─── Records for the task

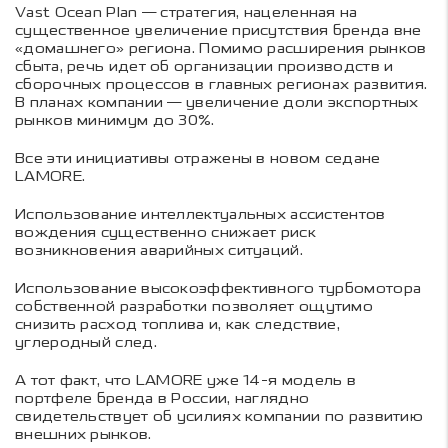
Vast Ocean Plan — стратегия, нацеленная на
существенное увеличение присутствия бренда вне
«домашнего» региона. Помимо расширения рынков
сбыта, речь идет об организации производств и
сборочных процессов в главных регионах развития.
В планах компании — увеличение доли экспортных
рынков минимум до 30%.
Все эти инициативы отражены в новом седане
LAMORE.
Использование интеллектуальных ассистентов
вождения существенно снижает риск
возникновения аварийных ситуаций.
Использование высокоэффективного турбомотора
собственной разработки позволяет ощутимо
снизить расход топлива и, как следствие,
углеродный след.
А тот факт, что LAMORE уже 14-я модель в
портфеле бренда в России, наглядно
свидетельствует об усилиях компании по развитию
внешних рынков.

──────

| The problem |
Using the entries above, give again each line from the one containing "рынков минимум до 30%." through the last line, exactly and only those.

| Your solution |
рынков минимум до 30%.
Все эти инициативы отражены в новом седане
LAMORE.
Использование интеллектуальных ассистентов
вождения существенно снижает риск
возникновения аварийных ситуаций.
Использование высокоэффективного турбомотора
собственной разработки позволяет ощутимо
снизить расход топлива и, как следствие,
углеродный след.
А тот факт, что LAMORE уже 14-я модель в
портфеле бренда в России, наглядно
свидетельствует об усилиях компании по развитию
внешних рынков.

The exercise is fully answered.